┌────────
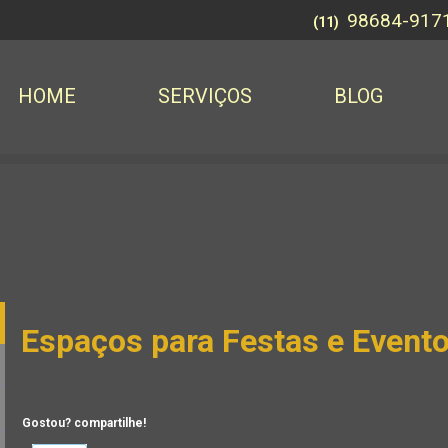
98684-917
(11)
HOME
SERVIÇOS
BLOG
Espaços para Festas e Evento
Gostou? compartilhe!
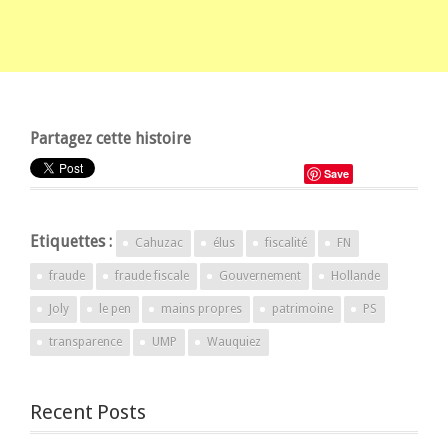
Partagez cette histoire
Save
Etiquettes :
Cahuzac
élus
fiscalité
FN
fraude
fraude fiscale
Gouvernement
Hollande
Joly
le pen
mains propres
patrimoine
PS
transparence
UMP
Wauquiez
Recent Posts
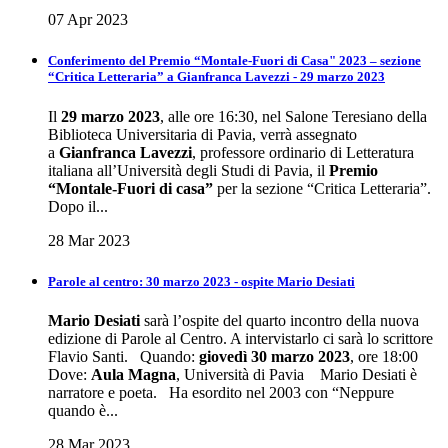
07 Apr 2023
Conferimento del Premio “Montale-Fuori di Casa" 2023 – sezione
“Critica Letteraria” a Gianfranca Lavezzi - 29 marzo 2023
Il
29 marzo 2023
, alle ore 16:30, nel Salone Teresiano della
Biblioteca Universitaria di Pavia, verrà assegnato
a
Gianfranca Lavezzi
, professore ordinario di Letteratura
italiana all’Università degli Studi di Pavia, il
Premio
“Montale-Fuori di casa”
per la sezione “Critica Letteraria”.
Dopo il...
28 Mar 2023
Parole al centro: 30 marzo 2023 - ospite Mario Desiati
Mario
Desiati
sarà l’ospite del quarto incontro della nuova
edizione di Parole al Centro. A intervistarlo ci sarà lo scrittore
Flavio Santi. Quando:
giovedì 30 marzo 2023
, ore 18:00
Dove:
Aula Magna
, Università di Pavia Mario Desiati è
narratore e poeta. Ha esordito nel 2003 con “Neppure
quando è...
28 Mar 2023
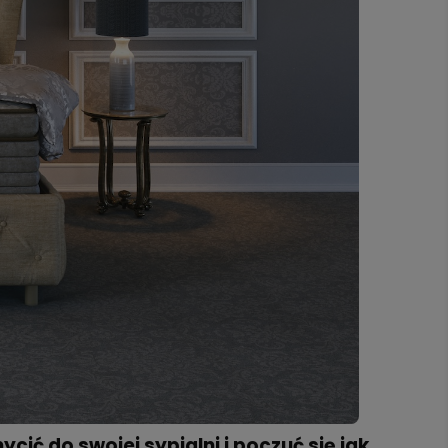
cić do swojej sypialni i poczuć się jak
└────────
● TO DO
Copy exactly the lines from the line containing "Biblioteca Universitaria di" through the last line of the records above, both included, and leave out any pictures.

● PROBLEM SOLUTION
Biblioteca Universitaria di Pavia, verrà assegnato
a
Gianfranca Lavezzi
, professore ordinario di Letteratura
italiana all’Università degli Studi di Pavia, il
Premio
“Montale-Fuori di casa”
per la sezione “Critica Letteraria”.
Dopo il...
28 Mar 2023
Parole al centro: 30 marzo 2023 - ospite Mario Desiati
Mario
Desiati
sarà l’ospite del quarto incontro della nuova
edizione di Parole al Centro. A intervistarlo ci sarà lo scrittore
Flavio Santi. Quando:
giovedì 30 marzo 2023
, ore 18:00
Dove:
Aula Magna
, Università di Pavia Mario Desiati è
narratore e poeta. Ha esordito nel 2003 con “Neppure
quando è...
28 Mar 2023
cić do swojej sypialni i poczuć się jak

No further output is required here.